To do this, you will need to create a new dictionary keyed by each tissue name with the value being a list of column indexes.
Use a nested for loop to step through the tissue names followed by stepping through the sampleIDs associated with that tissue (the dictionary you created in step 2).
For each sampleID, check if it is present in your sampleID-column index dictionary from step 4. If it is, add that column index to the correct tissue list in your new dicionary.
Remember that you can check if an ID is in the sampleID list using a command like if sample in sample_list:.
For each tissue type, see how many samples have expression data.

Which tissue types have the largest number of samples? The fewest?

6. Go through the code from steps 1 through 5 and comment each line or block of code (if multiple lines are working together and it doesn’t make sense to comment the individually) and explain what the purpose of each part of the code is doing.

Your comments should demonstrate that you understand not only the purpose of a piece of code, buy also how it is accomplishing that purpose

7. (formerly 8) Finally, you can visualize how variable each gene’s expression is. Download the data, load it into R, and create a violin plot of expression levels broken down by gene (ggplot2’s `geom_violin()`).

For categories, create a combination of tissue names and gene IDs (dplyr::mutate(Tissue_Gene=paste0(Tissue, " ", GeneID)))
You will need to log-transform your data with a psuedo-count of one (you can use dplyr::mutate for this step as well)
Switch the axes for the violin plot so the categories are on the y-axis (coord_flip())
Make sure to label your axes

Given the tissue specificity and high expression level of these genes, are you surprised by the results?
What tissue-specific differences do you see in expression variability? Speculate on why certain tissues show low variability while others show much higher expression variability.

Advanced exercises

8. (formerly 6) Now that you know which columns you need for any given tissue, you can load the expression file, keeping only genes that appear in the gene-tissue pair file and only epxression values from sampleIDs that correspond to the tissue of interest for that gene.

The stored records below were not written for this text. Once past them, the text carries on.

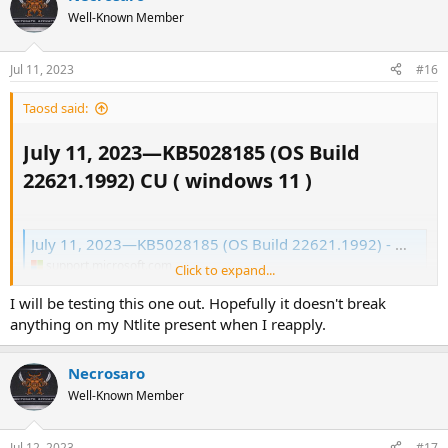
Well-Known Member
Jul 11, 2023
#16
Taosd said:
July 11, 2023—KB5028185 (OS Build
22621.1992) CU ( windows 11 )​
July 11, 2023—KB5028185 (OS Build 22621.1992) - Microsoft Support
support.microsoft.com
Click to expand...
I will be testing this one out. Hopefully it doesn't break
anything on my Ntlite present when I reapply.
Necrosaro
Well-Known Member
Jul 12, 2023
#17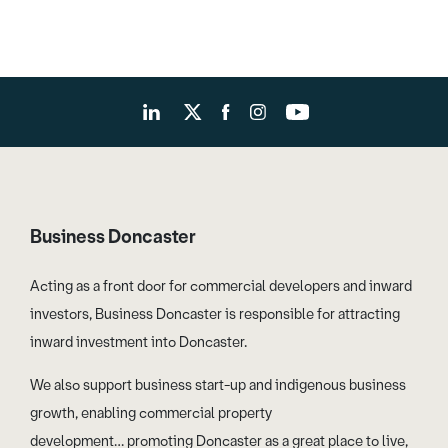
Business Doncaster
Acting as a front door for commercial developers and inward
investors, Business Doncaster is responsible for attracting
inward investment into Doncaster.
We also support business start-up and indigenous business
growth, enabling commercial property
development… promoting Doncaster as a great place to live,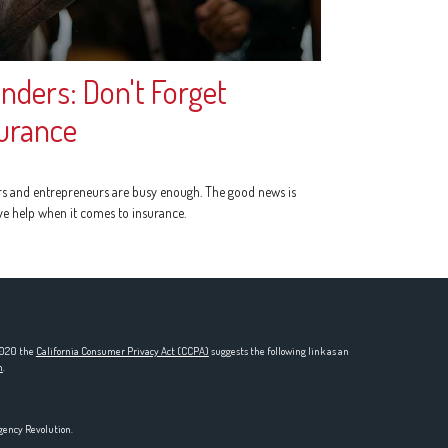
nders: Don't Forget
urance
s and entrepreneurs are busy enough. The good news is
ve help when it comes to insurance.
 2020 the
California Consumer Privacy Act (CCPA)
suggests the following link as an
n
.
gency Revolution.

To check if the gene is from the gene-tissue pair file, you can use the keyword in to see if a value is in the step 1 dictionary’s keys just like a list.
If the gene is in the gene-tissue pair set, determine which tissue that gene is associated with, get the column indices for that tissue, and pull out only the expression values for the corresponding tissue.
Unlike lists, numpy arrays can use a list of indices to pull out multiple values at the same time and much faster. With this in mind, when you find a target gene you should convert its expression values into a numpy array and then you can use the index list that you made step 5 to extract the tissue-specific expression values in one step.
You will potentially have different numbers of expression values for each gene, so saving your data in a numpy array doesn’t make sense. Instead, you can use a couple of different approaches. A list with the geneID, tissue, and expressions is one option. A dictionary keyed by the geneID and tissue name with the expression value array as the coresponding value is another.

9. (formerly 7) Now that you have the relevant expression values, you need to save the results in a tab-separated file with one line per expression value, its corresponding geneID, and tissue. Your output should have 3 columns. You can do this using a nested `for` loop. The outer `for` loop looks at each gene while the inned `for` loop reads each expression value for that gene.

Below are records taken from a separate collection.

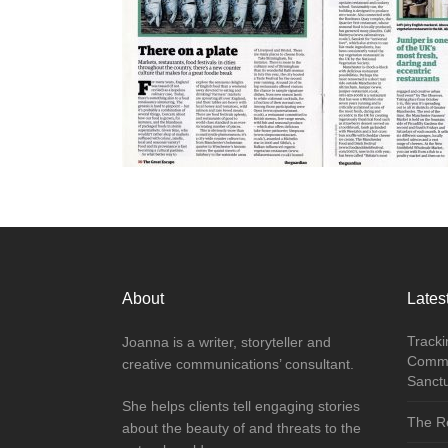
About
Latest
Tracki
Joanna is a writer, storyteller and
Commu
creative communications’ consultant.
Sanct
She helps clients tell engaging stories
The Re
about the beauty of and threats to the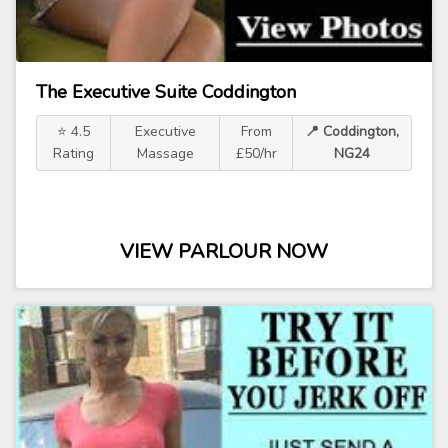
The Executive Suite Coddington
⭐ 4.5
Executive
From
📍 Coddington,
Rating
Massage
£50/hr
NG24
VIEW PARLOUR NOW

10. For tissues with more than 1 gene, find the correlation between each pairwise combination of gene sample expression levels for that tissue and report the tissue name, number of associated genes, and median correlation (you can use the numpy `corrcoef` to find the Pearson correlation, and because this function returns a correlation matrix, you will need to select item `[0, 1]`).

11. For any tissue with a median correlation greater than 0.4, find and print the gene names and their associated tissue.

Look up the functions of the genes using GeneCards (you need to remove the period and number following it for gene IDs to look up the genes).

Do genes associated with a given tissue appear to be related in function? If so, what function?